Breaking
TUTORIALSRate limitingnodewire.net →

Rate limiting an Express.js API in 2026: the middleware stack I ship

How this was written

Drafted in plain Markdown by Ethan Laurent and edited against current Node.js, framework and tooling docs. Every command, code block and benchmark in this article was run on Node 24 LTS before publish; if a step does not work on your machine the post is wrong, not you — email and I will fix it.

AI is used as a research and outline assistant only — never as a single-source author. Full editorial policy: About / How nodewire is written.

I had an Express API knocked over by a single bad client running 4,000 requests per second against the login endpoint. The endpoint itself was fine — Postgres got 32 connections and the connection pool exhausted in 90 seconds. Adding Express rate limiting in front of the auth routes wasn’t the part that took thought. Picking the right backing store, the right algorithm, and the right key generator was. This is the rate-limiting middleware stack I now ship on every Express project, the bug that taught me each piece, and one outage I caused with rate limiting itself when I trusted the wrong proxy hop.

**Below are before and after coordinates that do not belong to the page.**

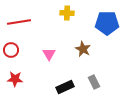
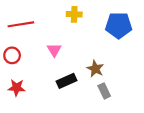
brown star: (83, 49) -> (95, 69), moved
pink triangle: (49, 54) -> (54, 50), moved
black rectangle: (65, 87) -> (66, 81), moved

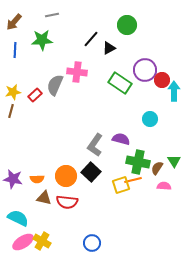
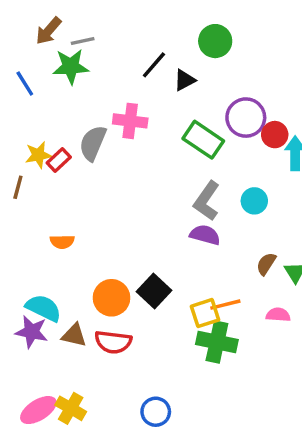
gray line: (52, 15) -> (83, 41), moved
brown arrow: (14, 22) -> (49, 31), moved
blue line: (15, 50) -> (25, 84), turned -35
yellow star: (13, 92) -> (38, 155), moved
gray L-shape: (95, 145) -> (207, 201), moved
green cross: (138, 162) -> (217, 342), moved
brown semicircle: (157, 168) -> (266, 264), moved
purple star: (13, 179) -> (32, 332), moved
orange semicircle: (37, 179) -> (62, 242), moved
cyan semicircle: (18, 218) -> (43, 308), moved

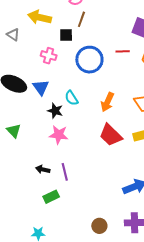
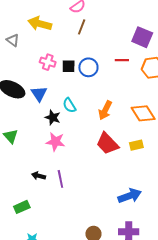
black square: (66, 35) -> (69, 66), moved
blue circle: (89, 60) -> (88, 67), size x0.7
green rectangle: (51, 197) -> (22, 207), moved

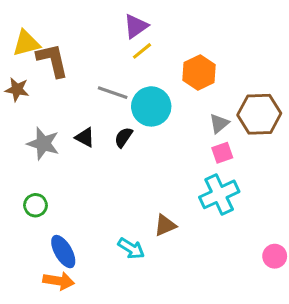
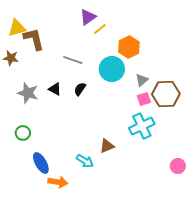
yellow line: (142, 51) -> (100, 29), moved
cyan circle: (151, 106) -> (112, 69), moved
brown hexagon: (259, 114) -> (166, 94), moved
orange arrow: (59, 281) -> (58, 182), moved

The two-line version that’s wrong (but everyone ships)

TypeScript
import { rateLimit } from "express-rate-limit";

app.use("/api/", rateLimit({ windowMs: 60_000, limit: 100 }));

This works in dev. It works on a single-instance staging deploy. The moment you scale to two Node.js instances behind a load balancer, it falls apart — the in-memory store is per-process. Each instance counts independently. A client hitting the load balancer can effectively get N × limit through where N is the instance count. I have shipped this bug. Twice.

The fix is a shared store. Redis is the obvious choice — sub-millisecond latency from a Node.js process in the same VPC, atomic INCR with TTL, and one round-trip per request.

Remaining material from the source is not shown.